Clint Neufeld, "Ceramic pillow with carriage assembly," 2013, ceramic, 15” x 15” x 9”.
By Maureen Latta
Clint Neufeld never thought he would be an artist. Raised in small-town Saskatchewan, he served with Canadian peacekeepers in the former Yugoslavia and aspired to be a firefighter. Even when poor eyesight had ruled out that career and he was working on his Master’s degree in fine arts at Montreal’s Concordia University, he figured he would end up teaching.
But Neufeld’s ceramic sculptures of engines drew immediate attention at his first group show, Flatlanders, at Saskatoon’s Mendel Art Gallery in 2008. By 2011, he was first runner-up for the national Winifred Shantz Award for Ceramics. A coveted spot in the Massachussets Museum of Contemporary Art’s prestigious Oh, Canada exhibition followed the next year. This spring, he participates in Manif d’art 7, the Quebec City biennial.

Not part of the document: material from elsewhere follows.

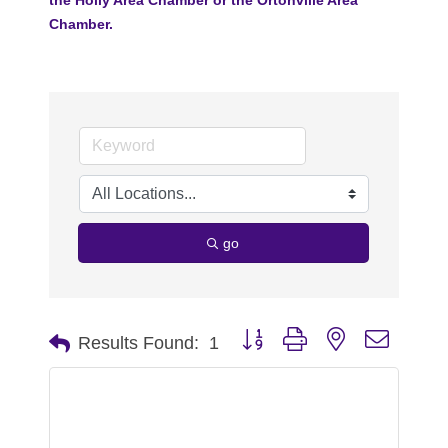
Chamber.
go
Button group with nested dropdo
Results Found:
1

From his studio near the small town of Osler, an easy drive north of Saskatoon, Neufeld discusses why he transforms muscular objects like engines and transmissions into a contradictory medium that more commonly evokes a tea set. “Part of the whole idea was taking these things that we traditionally view as durable and made out of steel and simply make this translation into ceramic and this really delicate material,” he says. “I’ve always been drawn to beautiful things and I’ve always appreciated them.”
Neufeld’s work is often placed in a gendered context, but he is cautious. “There are all these sorts of hyper-masculine ideologies that I grew up with. I can’t remove myself from my own history and so, certainly, that filters into my work. The thing I don’t want is to set up this masculine-feminine dichotomy … My work comes from who I am.”

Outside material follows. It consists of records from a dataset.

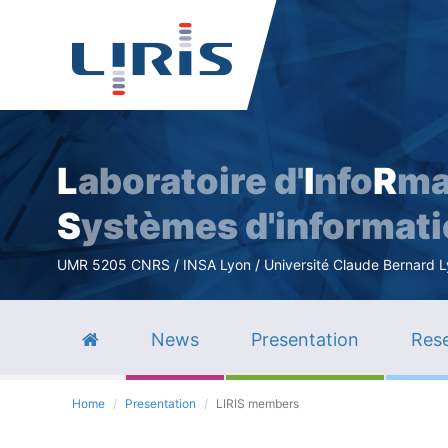
L
aboratoire d'
I
nfo
R
ma
S
ystèmes d'informat
UMR 5205 CNRS / INSA Lyon / Université Claude Bernard Lyo
News
Presentation
Rese
Home
Presentation
LIRIS members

His latest show, which runs to Jan. 12 at the Sherwood Library branch of the Dunlop Art Gallery in Regina, is a departure from ceramics. The Chandelier, the Trans-Am, the Peacock, the Greyhound and My Grandmother’s China Cabinet features five light boxes made of backlit vinyl cutouts.
Clint Neufeld is represented by the Darrell Bell Gallery in Saskatoon. His work is priced at $1,000 to $20,000.